Enviada em 19/07/2021

As revoluções tecnológicas ocorridas a paritir do século XIX, indubitavelmente, alteraram drasticamente as relações interpessoais, inclusive, as financeiras. Nessa perspectiva houve a criação das chamadas “criptomoedas”, um meio de troca de valores monetários descentralizado, anônimo e totalmente digital. Apesar de aparentar ser uma ótima inovação, esse tipo de transação tem graves falhas, principalmente a sucessividade a atos ilícitos e a vulnerabilidade das corretoras.

Convém ressaltar, a princípio, que o anonimato presente nessas moedas as torna sucetíveis à atitudes ilícitas. Tal realidade é demonstrada no documentário “Silk Road”, 2017, no qual é contada a história de um site de uma porção da internet conhecida pelos crimes digitais, apelidada de “dark web”, vendedor de quase tudo, inclusive drogas e armas. Essas vendas ocorriam por intermédio do “bitcoin”, tornando irrastreável as transações devido seu poder de ocultar os usuários.
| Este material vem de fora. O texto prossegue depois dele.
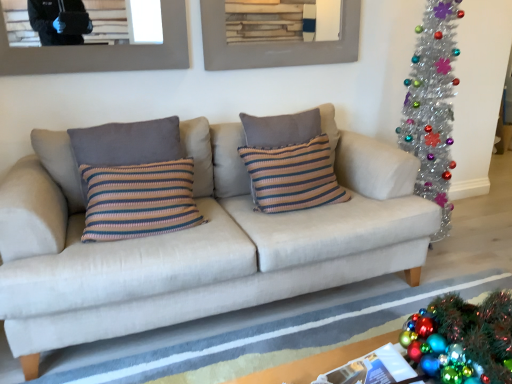 Image resolution: width=512 pixels, height=384 pixels. Describe the element at coordinates (276, 43) in the screenshot. I see `wooden frame at upper center, marked as the first picture frame in a right-to-left arrangement` at that location.

Identify the location of striped knit pillow at center, acting as the 2th pillow starting from the left. (292, 176).

This screenshot has height=384, width=512. I want to click on white fabric rug at lower center, so coord(257,330).

What do you see at coordinates (196, 241) in the screenshot? This screenshot has height=384, width=512. I see `beige fabric couch at center` at bounding box center [196, 241].

Locate an element on the screen. shiny metallic wreath at lower right is located at coordinates (462, 339).

Is white fabric rug at lower center with shiny metallic wreath at lower right?

white fabric rug at lower center and shiny metallic wreath at lower right are not in contact.

Is white fabric rug at lower center positioned beyond the bounds of shiny metallic wreath at lower right?

Indeed, white fabric rug at lower center is completely outside shiny metallic wreath at lower right.

What's the angular difference between white fabric rug at lower center and shiny metallic wreath at lower right's facing directions?

93 degrees.

There is a white fabric rug at lower center. Find the location of `christmas decoration above it (from a real-world perspective)`. christmas decoration above it (from a real-world perspective) is located at coordinates (462, 339).

Is point (314, 60) less distant than point (127, 146)?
Nesse viés, nota-se a insegurança das empresas que oferecem esse serviço, principalmente na inteligência artificial utilizada. Isso foi exposto ao público no caso envolvendo as “dogecoins”, um tipo de criptomoeda. Na ocorrência, grupos de uma rede social, chamada de “Reddit”, estavam comprando e vendendo entre si grandes porções das moedas, essa ação confundia o sistema da corretora aumentando o preço dos ativos. Dessa forma, o crescimento artificial do preço assusta muitos economistas.

Portanto, fica evidente a nescessidade de intervenção. Para tanto, é dever do Governo federal, através do Ministério da Economia, aumentar a segurança e trasparência das transações envolvendo criptomoedas, por meio do enrigecimento das leis vigentes, incrementando a fiscalização ao obrigar que todos os usuários desses sistema declarem suas mobilizações financeiras através deste. A fim de dificultar o financiamento de práticas ilegais, como as visualizadas no site “Silk Road”. A tecnologia veio para ser uma ferramenta do progresso e não um meio de ocultar criminosos.